Dr. João Havelange Centre of Excellence
- Founder: Jack Warner
- Established: 1998
- Owner: Disputed
- Location: Macoya, Trinidad and Tobago
- Coordinates: 10°38′29″N 61°23′01″W﻿ / ﻿10.64131°N 61.38368°W
- Website: http://www.coetnt.com

= Dr. João Havelange Centre of Excellence =

The Dr. João Havelange Centre of Excellence is a football academy and development suite in Macoya in Trinidad and Tobago. It is named after João Havelange, the former President of FIFA and the Brazilian Football Confederation.

The centre was the idea of long-time Trinidadian MP and CONCACAF President (1990–2011) Jack Warner. The company was registered in October 1996, during FIFA President João Havelange's reign. A second company was registered with the same name in July 1999.

The centre was funded by CONCACAF's development money for a four-year presidential term and also required funding from FIFA. It was first used in 1998 (officially opening in December 1999) and is CONCACAF's only development centre.

Warner said that the centre is named after João Havelange for agreeing to fund the development.

The development, despite being paid for by football bodies, was registered in the name of two Warner-owned companies.

In 2001, a FIFA goal programme, headed by Warner, invested $400k in an indoor facility at the site; in addition FIFA provided a further $100k in a futsal-related 'special fund' and CONCACAF raised $143k. Four years later, a second FIFA goal programme, again headed by Warner invested a further $400k for a new artificial pitch.

== Facilities ==
- Garden sanctuary - used for weddings and corporate functions
- André Kamperveen Hall
- Ken Galt Hall
- Guillermo Cañedo Hall - used for concerts and trade shows
- Joseph Blatter Hall - used for concerts and trade shows
- Marvin Lee Stadium - outdoor football stadium
- A swimming complex with two outdoor pools, a 25-metre pool, and a 12-metre pool
- Le Sportel Inn	 - 44-room hotel
- The Nelson Mandela Room - conference room

== Controversy ==
Investigative journalist Lasana Liburd reported that Warner owned the Centre of Excellence through two companies; CCAM and Company, and Renraw Investments. Warner and his wife, Maureen, are listed as directors for both companies. Also, the land upon which the Centre of Excellence was built, is also owned by Warner.

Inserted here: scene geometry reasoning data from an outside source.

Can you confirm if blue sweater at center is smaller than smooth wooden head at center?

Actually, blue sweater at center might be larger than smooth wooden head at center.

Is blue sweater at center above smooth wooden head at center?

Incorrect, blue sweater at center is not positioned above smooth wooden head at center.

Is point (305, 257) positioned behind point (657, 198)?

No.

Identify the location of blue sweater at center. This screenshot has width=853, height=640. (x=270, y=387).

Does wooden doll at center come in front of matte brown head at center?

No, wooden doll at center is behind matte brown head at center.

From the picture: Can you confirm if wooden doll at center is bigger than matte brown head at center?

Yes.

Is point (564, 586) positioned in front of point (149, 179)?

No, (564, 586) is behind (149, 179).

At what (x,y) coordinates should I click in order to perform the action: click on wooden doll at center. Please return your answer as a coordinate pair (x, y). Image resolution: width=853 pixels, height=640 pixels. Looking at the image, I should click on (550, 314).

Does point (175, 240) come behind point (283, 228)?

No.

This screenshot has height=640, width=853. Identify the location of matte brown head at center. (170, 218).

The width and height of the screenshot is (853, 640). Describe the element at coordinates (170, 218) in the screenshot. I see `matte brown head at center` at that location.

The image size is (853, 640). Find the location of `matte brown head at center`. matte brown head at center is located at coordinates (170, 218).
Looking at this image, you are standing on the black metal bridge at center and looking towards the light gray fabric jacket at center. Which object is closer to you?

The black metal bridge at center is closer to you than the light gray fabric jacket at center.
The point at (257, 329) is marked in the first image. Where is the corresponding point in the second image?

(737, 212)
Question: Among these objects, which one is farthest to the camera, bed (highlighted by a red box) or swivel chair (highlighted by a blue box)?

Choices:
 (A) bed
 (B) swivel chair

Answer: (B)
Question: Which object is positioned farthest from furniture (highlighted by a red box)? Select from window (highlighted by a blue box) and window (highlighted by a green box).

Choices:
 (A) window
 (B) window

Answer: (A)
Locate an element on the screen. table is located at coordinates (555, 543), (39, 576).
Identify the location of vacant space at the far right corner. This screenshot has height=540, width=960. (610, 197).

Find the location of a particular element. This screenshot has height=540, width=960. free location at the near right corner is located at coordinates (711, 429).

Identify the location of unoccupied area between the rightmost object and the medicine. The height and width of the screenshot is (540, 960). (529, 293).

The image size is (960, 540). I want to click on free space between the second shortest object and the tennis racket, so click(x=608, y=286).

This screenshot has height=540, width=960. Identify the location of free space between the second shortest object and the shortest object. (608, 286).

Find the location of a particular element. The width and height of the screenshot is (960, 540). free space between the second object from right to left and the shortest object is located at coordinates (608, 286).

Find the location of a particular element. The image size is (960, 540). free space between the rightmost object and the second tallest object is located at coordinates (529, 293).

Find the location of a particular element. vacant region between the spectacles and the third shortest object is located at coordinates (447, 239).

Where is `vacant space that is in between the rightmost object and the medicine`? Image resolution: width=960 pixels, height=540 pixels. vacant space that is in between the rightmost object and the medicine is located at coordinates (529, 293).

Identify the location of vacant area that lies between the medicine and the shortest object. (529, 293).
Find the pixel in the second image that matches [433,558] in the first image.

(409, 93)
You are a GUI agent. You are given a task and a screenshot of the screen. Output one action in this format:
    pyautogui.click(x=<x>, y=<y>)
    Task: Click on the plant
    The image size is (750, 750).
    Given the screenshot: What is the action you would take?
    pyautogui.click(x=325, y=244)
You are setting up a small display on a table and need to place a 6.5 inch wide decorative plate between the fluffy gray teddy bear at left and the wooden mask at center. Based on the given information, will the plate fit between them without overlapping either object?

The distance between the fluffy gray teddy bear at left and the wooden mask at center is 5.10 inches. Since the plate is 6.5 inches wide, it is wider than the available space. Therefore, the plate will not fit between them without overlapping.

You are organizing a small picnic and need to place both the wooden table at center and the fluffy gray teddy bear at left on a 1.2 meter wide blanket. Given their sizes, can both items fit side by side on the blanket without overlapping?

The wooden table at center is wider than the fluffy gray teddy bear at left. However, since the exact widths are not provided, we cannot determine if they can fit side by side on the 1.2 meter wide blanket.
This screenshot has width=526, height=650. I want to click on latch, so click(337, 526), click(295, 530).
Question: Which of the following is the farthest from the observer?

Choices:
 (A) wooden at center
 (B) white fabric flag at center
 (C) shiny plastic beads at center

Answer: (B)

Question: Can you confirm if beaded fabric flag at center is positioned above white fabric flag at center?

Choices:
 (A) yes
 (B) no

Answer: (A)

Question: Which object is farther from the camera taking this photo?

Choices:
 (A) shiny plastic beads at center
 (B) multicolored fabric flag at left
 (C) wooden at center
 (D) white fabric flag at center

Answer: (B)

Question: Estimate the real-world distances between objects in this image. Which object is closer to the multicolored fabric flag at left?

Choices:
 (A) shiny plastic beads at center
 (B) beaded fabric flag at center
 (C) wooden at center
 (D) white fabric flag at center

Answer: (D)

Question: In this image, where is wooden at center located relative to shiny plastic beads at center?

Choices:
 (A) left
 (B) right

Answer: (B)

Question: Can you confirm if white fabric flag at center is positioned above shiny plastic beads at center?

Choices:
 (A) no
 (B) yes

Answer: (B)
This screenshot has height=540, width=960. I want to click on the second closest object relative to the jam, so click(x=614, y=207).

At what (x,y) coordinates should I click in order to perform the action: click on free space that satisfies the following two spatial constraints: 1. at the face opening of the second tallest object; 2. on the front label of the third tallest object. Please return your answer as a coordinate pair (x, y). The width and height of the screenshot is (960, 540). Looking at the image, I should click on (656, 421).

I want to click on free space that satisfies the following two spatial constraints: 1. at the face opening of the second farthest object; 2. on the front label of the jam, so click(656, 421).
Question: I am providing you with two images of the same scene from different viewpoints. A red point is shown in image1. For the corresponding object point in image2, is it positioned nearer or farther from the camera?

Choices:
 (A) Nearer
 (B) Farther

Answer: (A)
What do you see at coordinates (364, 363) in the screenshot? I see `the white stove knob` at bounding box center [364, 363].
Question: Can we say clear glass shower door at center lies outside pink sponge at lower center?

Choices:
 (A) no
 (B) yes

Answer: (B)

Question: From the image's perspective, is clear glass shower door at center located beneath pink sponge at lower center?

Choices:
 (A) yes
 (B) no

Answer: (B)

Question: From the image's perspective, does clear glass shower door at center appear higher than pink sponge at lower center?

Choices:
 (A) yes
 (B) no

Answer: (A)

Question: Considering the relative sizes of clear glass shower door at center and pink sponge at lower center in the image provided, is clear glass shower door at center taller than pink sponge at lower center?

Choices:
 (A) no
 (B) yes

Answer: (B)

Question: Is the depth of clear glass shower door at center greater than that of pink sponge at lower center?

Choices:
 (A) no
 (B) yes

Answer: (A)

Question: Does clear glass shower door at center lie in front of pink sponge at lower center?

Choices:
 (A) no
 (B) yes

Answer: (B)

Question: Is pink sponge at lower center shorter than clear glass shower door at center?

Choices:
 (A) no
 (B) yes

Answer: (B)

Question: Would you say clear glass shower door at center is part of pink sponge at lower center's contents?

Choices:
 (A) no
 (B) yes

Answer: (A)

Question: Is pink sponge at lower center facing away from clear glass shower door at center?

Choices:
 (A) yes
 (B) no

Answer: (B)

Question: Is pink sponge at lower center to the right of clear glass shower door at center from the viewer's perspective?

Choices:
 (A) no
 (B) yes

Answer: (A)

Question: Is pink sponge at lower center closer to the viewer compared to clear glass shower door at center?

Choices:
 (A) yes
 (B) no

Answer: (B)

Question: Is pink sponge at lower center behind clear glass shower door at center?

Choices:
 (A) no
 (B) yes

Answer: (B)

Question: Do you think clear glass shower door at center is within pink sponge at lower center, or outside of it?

Ownership was transferred to him and Renraw Investments from businessman and Trinidad's Guardian newspaper owner Anthony Norman Sabga and FirstCaribbean International Bank director Michael Kelvin Mansoo in October 1998.

On 18 September 1998, Renraw Investments and CCAM and Company took out a $2 million mortgage with First Citizens Bank and the Centre of Excellence was listed as a borrower along with Renraw Investments, CCAM and Company, and Jack Warner. CONCACAF's signatory was Harold Taylor, then CONCACAF assistant secretary and CFU general secretary.

On 4 June 2007, Jack Warner and Lisle Austin co-signed an $11 million mortgage allowing Warner to borrow against the value of the "Centre of Excellence". Austin Lisle, the Barbados Football Association President and CONCACAF vice-president later claimed that he had only signed the contract and was not a beneficiary of borrowed funds.

Another loan was made by a political supporter of Jack Warner's UNC party, Krishna Lalla and his company Real Time Systems Ltd. Lalla filed a lawsuit in 2011 claiming he was owed $28.1 million TTD and the lawsuit shown that one of companies secured against was the Centre of Excellence.

In May 2012, FIFA President Sepp Blatter stated that FIFA would attempt to retrieve control of the centre through legal means. Warner denied that he is owner. Warner says that the Caribbean Football Union are the owners of the centre.

Jeffrey Webb, the CONCACAF and Cayman Islands Football Association President said that he was "shell-shocked, dismayed and upset" at the revelations.